14 December 2010
Early in the film A Room With a View (1985), Lucy Honeychurch (Helena Bonham Carter) sits in the parlor of her Florence pensione playing a sonata on the piano, to the delight of Rev. Beebe, an old family friend. “Mother doesn’t like me playing Beethoven,” she explains to him when she finishes it, an inexplicable look on her face. “She says I’m always peevish afterwards.” I love that line; and I’m reminded of it every single time I finish a great movie or a great book because it so aptly captures that sense of dissatisfaction once you’re finished with a piece of art so magnificent and moving. I finished Muriel Barbery’s The Elegance of the Hedgehog last night, for example, and have felt peevish ever since. But if peevish captures that feeling so neatly, how to describe this feeling us teachers experience at the end of every semester, these end-of-semester blues that hit us every time?

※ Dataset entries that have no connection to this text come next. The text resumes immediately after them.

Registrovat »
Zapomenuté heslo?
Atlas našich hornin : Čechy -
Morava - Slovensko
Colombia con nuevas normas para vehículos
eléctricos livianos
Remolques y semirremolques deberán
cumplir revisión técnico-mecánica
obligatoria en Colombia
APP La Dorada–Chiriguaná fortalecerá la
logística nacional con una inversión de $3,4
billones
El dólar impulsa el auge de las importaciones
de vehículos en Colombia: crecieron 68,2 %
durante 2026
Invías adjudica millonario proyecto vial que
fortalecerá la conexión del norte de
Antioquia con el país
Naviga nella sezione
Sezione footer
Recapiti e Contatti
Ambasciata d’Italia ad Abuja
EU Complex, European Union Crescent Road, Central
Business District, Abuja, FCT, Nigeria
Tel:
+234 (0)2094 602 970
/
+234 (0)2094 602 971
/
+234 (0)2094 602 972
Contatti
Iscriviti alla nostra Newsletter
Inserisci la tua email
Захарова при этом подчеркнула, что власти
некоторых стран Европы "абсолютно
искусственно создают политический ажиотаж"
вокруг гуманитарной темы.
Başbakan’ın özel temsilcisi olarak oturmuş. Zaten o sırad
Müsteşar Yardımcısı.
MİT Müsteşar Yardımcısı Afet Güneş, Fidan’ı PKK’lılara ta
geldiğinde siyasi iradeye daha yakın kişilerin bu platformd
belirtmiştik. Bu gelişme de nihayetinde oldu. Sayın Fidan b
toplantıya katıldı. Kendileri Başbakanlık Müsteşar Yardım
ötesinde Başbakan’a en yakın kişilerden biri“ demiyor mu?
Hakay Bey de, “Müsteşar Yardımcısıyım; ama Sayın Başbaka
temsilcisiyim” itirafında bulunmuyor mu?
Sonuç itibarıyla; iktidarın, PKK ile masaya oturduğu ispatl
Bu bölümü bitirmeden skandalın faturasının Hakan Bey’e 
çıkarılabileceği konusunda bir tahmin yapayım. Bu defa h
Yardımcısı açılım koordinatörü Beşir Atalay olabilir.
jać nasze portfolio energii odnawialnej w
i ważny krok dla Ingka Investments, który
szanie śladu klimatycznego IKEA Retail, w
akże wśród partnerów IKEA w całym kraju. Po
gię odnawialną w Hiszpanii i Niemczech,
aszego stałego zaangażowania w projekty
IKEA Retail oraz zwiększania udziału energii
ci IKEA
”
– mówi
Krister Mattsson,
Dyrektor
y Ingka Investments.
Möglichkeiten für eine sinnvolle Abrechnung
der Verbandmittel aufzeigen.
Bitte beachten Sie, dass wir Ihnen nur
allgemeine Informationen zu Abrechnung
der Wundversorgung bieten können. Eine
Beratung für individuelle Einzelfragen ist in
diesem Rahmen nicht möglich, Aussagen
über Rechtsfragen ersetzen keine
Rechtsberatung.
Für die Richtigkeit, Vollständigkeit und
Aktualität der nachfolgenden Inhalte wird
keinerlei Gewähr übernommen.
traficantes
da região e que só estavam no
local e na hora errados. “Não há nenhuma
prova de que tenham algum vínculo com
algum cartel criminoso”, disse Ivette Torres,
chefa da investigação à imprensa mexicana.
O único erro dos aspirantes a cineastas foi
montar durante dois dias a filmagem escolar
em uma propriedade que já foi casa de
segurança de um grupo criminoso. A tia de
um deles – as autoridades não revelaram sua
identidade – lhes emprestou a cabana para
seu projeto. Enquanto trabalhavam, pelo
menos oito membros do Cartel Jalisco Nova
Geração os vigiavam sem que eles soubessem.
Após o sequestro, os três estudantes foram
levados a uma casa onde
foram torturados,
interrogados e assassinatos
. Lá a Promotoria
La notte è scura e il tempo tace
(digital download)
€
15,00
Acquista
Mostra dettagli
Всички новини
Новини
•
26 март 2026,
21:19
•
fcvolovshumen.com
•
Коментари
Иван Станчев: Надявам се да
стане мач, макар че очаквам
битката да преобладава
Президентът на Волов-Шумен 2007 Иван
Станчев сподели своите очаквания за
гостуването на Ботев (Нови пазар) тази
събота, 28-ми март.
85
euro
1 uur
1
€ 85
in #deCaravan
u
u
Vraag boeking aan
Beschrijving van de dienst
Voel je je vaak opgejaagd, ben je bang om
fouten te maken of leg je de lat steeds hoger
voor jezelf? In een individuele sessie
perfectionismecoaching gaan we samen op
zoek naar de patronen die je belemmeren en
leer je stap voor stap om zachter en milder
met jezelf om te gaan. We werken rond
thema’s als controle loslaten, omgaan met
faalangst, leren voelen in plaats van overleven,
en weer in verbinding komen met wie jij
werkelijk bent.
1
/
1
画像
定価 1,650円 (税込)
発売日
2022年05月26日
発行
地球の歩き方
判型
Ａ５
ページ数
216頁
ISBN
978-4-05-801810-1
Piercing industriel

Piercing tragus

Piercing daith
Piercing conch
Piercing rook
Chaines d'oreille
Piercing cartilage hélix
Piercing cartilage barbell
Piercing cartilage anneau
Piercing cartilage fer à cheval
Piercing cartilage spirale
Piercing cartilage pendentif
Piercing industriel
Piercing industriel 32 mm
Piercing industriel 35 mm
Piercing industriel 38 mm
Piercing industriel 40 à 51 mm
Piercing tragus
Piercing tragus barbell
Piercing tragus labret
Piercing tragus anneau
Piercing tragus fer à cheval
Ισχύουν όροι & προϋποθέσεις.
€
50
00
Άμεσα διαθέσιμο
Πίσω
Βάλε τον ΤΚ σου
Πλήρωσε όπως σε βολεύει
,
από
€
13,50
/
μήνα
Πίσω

My neighbor, a grammar-school teacher, calls it post-traumatic stress syndrome. It’s hard to capture in words, but surely it’s a close relation of depression. I’ve found myself irritable, weepy, paralyzed with ennui, and/or outright pissed off, even during those semesters when I haven’t done an onerous amount of grading or had to wrangle a difficult student. There’s a profound sense of failure no matter how well one’s classes went. During semesters when I knew I had to spend the winter break finishing a piece of writing, I often found it impossible to do anything besides lie on the sofa for a week feeling like a professional failure as well as a lousy teacher. I think perhaps it comes at least in part from the enormous emotional outlay required by these long semesters — giving advice and one’s time generously to students — all of which becomes perverted by the end, as we pour over grade sheets and try to determine whether Johnny deserves a B or can be bumped up to a B+, while Katie failed so miserably on the final that we can’t possibly give her the same gift. We spend so much time thinking about students’ needs and merits that by the end we have nothing left to give ourselves.
I’ve turned in all my grades … and now I dread the inevitable email from students complaining about them. Bereft of Muriel Barbery, I scan the shelves looking for something to replace her as bedtime reading. I disgruntledly rearranged my Netflix queue tonight and complained about the fact that none of the celebrated Oscar-worthy movies are in the theaters yet.
So here’s a thought: find the email address of a teacher you remember and send her/him a note. Explain that it may have been a while, but that class meant something to you and you’ve always remembered it. Tell the teacher what you’re doing now. And end your note by saying, “I know you’re busy and might not have a chance to respond, but I wanted you to know that you had a big effect on my life and thinking, and I still remember it.”